Comparing Apache Storm and Apache Spark’s Streaming, turns out to be a bit challenging. One is a true stream processing engine that can do micro-batching, the other is a batch processing engine which micro-batches, but cannot perform streaming in the strictest sense. Furthermore, the comparison between streaming and batching isn’t exactly subtle, these are fundamentally different computing ideas.

Batch Processing

  • Batch processing is the familiar concept of processing data en masse. The batch size could be small or very large. This is the processing model of the core Spark library.
  • Batch processing excels at processing large amounts of stable, existing data. However, it generally incurs a high-latency and is completely unsuitable for incoming data.

Event-Stream Processing

  • Stream processing is a one-at-a-time processing model; a datum is processed as it arrives.
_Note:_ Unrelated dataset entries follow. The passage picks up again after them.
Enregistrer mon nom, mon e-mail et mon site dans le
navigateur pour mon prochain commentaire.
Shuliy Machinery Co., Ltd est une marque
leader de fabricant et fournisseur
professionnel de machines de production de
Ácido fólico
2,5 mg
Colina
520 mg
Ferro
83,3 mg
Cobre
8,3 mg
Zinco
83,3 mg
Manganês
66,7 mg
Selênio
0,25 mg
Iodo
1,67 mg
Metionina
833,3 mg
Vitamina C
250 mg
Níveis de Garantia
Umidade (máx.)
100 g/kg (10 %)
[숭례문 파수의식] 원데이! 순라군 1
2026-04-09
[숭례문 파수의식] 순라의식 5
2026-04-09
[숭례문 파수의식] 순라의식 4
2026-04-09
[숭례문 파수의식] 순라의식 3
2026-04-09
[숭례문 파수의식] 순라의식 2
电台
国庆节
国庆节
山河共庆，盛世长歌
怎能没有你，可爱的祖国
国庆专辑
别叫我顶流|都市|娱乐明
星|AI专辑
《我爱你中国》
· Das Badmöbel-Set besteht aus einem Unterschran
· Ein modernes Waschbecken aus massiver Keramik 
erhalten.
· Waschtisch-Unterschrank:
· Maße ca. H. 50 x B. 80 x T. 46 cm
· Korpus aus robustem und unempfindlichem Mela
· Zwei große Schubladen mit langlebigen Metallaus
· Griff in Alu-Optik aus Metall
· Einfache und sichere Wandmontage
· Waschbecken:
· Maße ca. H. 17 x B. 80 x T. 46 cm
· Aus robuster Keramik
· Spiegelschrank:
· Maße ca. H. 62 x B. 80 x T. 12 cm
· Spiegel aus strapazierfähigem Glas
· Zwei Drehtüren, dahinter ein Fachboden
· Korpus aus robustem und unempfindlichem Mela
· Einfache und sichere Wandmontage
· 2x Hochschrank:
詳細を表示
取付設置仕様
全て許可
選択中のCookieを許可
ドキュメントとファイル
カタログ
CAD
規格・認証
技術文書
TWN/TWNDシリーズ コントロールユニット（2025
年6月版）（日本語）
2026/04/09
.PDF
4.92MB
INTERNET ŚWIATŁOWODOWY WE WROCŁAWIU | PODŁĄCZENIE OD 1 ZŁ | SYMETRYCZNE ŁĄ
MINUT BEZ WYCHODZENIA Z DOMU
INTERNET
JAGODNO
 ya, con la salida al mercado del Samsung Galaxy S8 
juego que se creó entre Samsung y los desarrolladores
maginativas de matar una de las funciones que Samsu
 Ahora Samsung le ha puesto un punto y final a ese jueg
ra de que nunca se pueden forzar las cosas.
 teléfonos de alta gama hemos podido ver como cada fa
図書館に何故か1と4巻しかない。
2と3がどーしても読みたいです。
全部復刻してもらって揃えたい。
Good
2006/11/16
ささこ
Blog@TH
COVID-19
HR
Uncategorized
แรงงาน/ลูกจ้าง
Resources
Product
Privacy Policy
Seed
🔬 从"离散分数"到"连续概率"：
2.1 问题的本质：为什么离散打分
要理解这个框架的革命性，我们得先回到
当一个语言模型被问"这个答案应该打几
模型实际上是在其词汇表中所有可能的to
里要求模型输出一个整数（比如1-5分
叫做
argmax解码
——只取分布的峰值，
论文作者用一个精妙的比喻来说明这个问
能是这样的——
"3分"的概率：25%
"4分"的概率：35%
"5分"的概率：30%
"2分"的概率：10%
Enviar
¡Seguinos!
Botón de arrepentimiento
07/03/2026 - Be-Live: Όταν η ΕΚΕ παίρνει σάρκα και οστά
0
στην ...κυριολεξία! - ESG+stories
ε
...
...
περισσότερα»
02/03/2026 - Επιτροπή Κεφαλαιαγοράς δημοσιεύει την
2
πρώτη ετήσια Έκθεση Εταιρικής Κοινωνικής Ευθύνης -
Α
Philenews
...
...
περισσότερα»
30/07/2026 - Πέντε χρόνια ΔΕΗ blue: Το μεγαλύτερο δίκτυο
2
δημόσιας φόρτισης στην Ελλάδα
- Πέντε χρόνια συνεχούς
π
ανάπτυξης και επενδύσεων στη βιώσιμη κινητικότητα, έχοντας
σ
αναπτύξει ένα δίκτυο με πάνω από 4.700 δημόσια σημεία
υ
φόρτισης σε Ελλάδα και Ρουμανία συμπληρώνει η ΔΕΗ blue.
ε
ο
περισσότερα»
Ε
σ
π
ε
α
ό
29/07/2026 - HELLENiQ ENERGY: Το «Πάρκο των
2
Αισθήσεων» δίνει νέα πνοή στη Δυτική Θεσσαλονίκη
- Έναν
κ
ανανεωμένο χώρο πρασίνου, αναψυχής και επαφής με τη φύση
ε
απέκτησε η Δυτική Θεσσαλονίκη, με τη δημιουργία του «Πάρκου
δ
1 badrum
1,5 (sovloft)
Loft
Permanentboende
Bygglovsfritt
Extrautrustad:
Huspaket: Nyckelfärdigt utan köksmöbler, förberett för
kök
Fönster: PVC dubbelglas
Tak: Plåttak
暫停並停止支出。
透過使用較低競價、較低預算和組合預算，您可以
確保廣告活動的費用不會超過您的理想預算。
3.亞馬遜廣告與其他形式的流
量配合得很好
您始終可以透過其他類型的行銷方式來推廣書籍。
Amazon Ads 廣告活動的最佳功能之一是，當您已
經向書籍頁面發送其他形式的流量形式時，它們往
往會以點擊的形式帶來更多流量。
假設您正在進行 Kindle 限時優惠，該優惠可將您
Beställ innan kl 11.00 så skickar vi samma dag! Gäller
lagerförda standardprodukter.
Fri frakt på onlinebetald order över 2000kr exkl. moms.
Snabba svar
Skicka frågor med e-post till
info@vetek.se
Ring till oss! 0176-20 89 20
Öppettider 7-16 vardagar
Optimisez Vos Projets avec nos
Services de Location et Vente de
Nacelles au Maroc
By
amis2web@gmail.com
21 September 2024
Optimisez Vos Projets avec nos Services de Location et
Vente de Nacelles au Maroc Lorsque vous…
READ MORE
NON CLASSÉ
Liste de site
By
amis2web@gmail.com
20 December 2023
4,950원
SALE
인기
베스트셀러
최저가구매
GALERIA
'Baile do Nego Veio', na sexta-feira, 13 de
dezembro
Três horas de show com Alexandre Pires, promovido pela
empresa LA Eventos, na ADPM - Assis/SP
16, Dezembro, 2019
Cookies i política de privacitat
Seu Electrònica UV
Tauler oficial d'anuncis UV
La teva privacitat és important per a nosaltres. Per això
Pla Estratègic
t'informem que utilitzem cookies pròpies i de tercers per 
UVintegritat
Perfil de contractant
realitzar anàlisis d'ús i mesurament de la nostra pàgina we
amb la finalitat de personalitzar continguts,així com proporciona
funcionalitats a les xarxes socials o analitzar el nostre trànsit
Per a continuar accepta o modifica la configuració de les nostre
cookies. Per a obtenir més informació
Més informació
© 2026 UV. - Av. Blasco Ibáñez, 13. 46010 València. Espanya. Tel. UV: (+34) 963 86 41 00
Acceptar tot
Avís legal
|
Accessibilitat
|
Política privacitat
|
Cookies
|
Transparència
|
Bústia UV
The core Storm library follows this processing model.
  • Stream processing excels at computing transformations as data are ingested with sub-second latencies. However, with stream processing, it is incredibly difficult to process stable data efficiently.

Micro-Batching

  • Micro-batching is a special case of batch processing where the batch size is orders smaller. Spark Streaming operates in this manner as does the Storm Trident API.
  • Micro-batching seems to be a nice mix between batching and streaming. However, micro-batching incurs a cost of latency. If sub-second latency is paramount, micro-batching will typically not suffice. On the other hand, micro-batching trivially gives stateful computation, making windowing an easy task.